Mice were trained independently on two behavioral tasks: conditioned taste aversion (CTA) on days 5 and 6 and auditory-cued fear conditioning (AFC) on day 10. After each memory was formed, animals received synchronous and repetitive copresentations of the CS for CTA (saccharin solution as CS1) and that for AFC (tone as CS2) during repeated coretrieval sessions (RCSs) in which the tone was presented as soon as mice licked the nozzle that provides the saccharin solution. The CTA and AFC memories in these mice were comparable with those in control animals throughout the entire session, which did not receive the CS2 (tone) during the RCS.
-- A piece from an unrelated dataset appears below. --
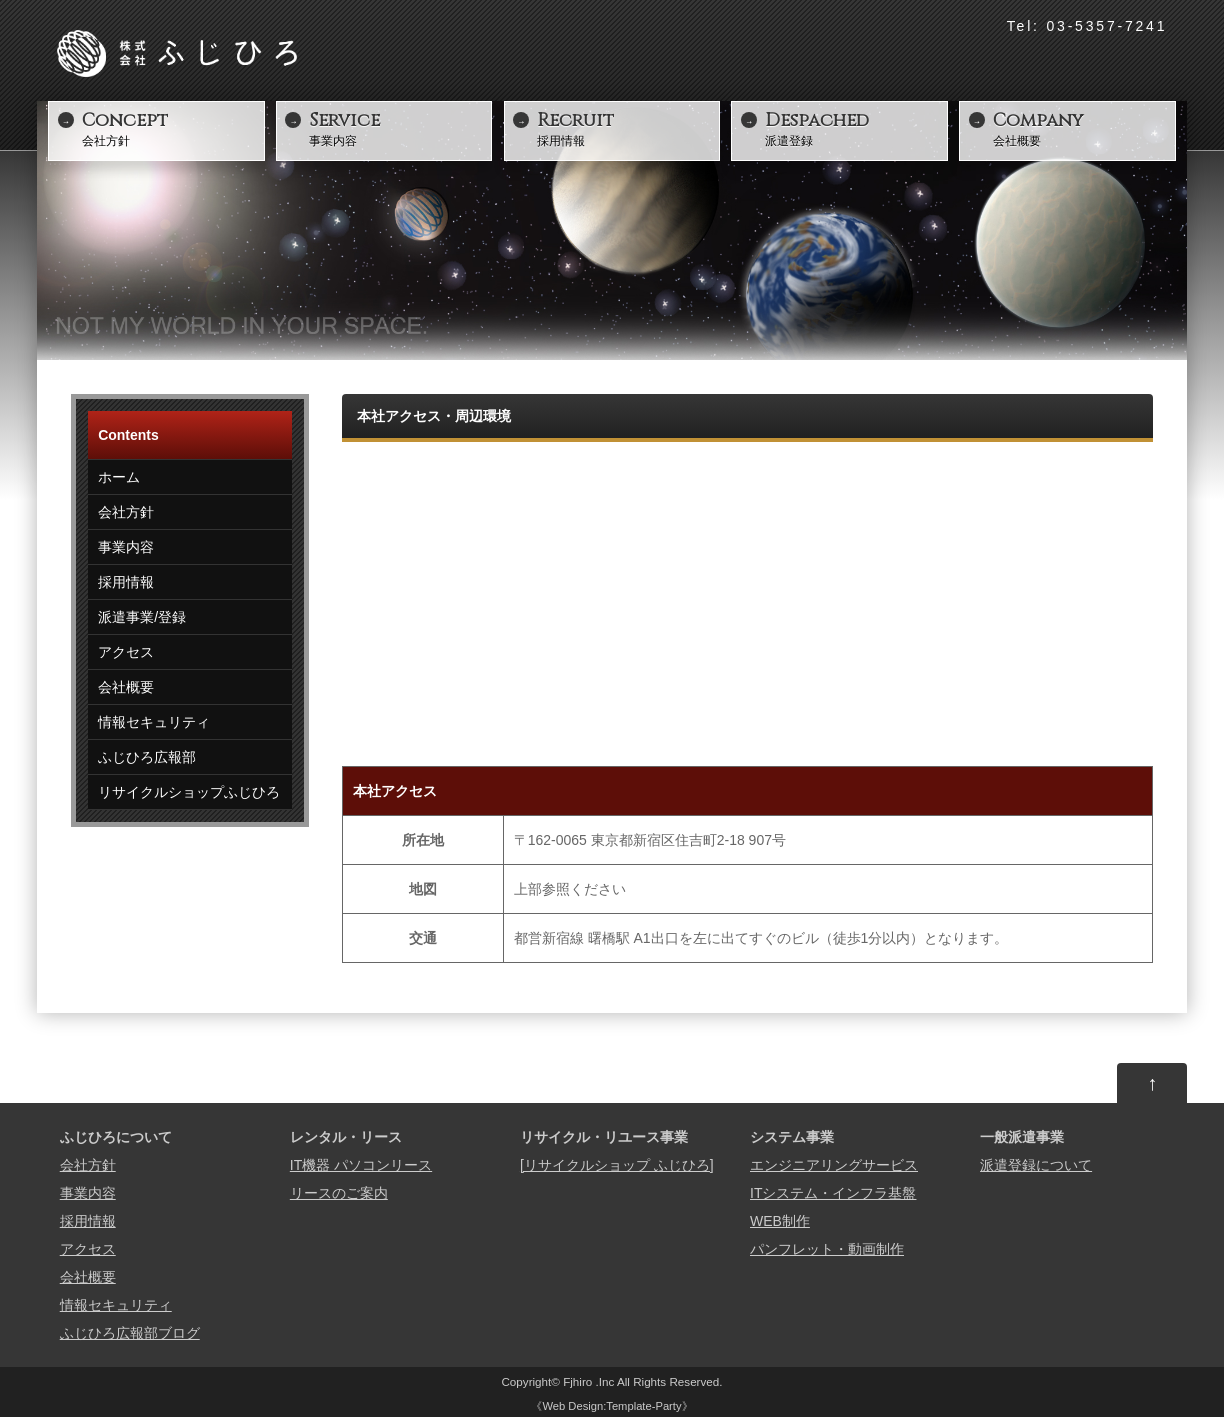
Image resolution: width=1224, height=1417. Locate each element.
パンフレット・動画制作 (827, 1249)
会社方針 (171, 128)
We analyzed c-Fos expression as a marker of neuronal activity in brain areas shown to be important for the performance of CTA and AFC, including the basolateral amygdala, medial prefrontal cortex, and insular cortex. The number of c-Fos–positive cells in the basolateral amygdala was significantly higher in the coretrieval group than in the control group.

Cellular compartment analysis of temporal activity by use of fluorescence in situ hybridization with Arc and Homer 1a (Arc/H1a catFISH) revealed a dynamic interaction between CTA and AFC at the neuronal ensemble level in all the brain areas analyzed.

Our study reveals that repetitive coretrieval    reorganizes two aversive memory traces    to generate an intersectional neuronal ensemble,    neurons shared by both prestored CTA and AFC memories. The overlapping ensemble is responsible for memory association but is dispensable for the retrieval of original memories. An increase in overlapping ensembles has been observed when memories are associated in a variety of learning paradigms. Moreover, memories for events occurring close together in time generate an interaction that accompanies an overlap in the cell ensembles of each memory. Memory trace is not always allocated at the primary active neurons and could be potentially reallocated to the different subsets of neuronal ensembles. The increase in the overlap between CTA and AFC ensembles suggests that the overlapping ensemble is newly formed by the RCS. Thus, after the RCS, CTA and AFC memory traces are reallocated and reorganized to form a memory linkage. Generating an overlapping neuronal ensemble is a general mechanism underlying a linkage between memories during both acquisition and retrieval. Our finding of an overlapping ensemble that is responsible for memory association but dispensable for retrieval of original memories may provide a way to dissociate daily memories that relate in some way to the circumstances of a trauma from a traumatic event. This could help prevent flashback in individuals with posttraumatic stress disorder.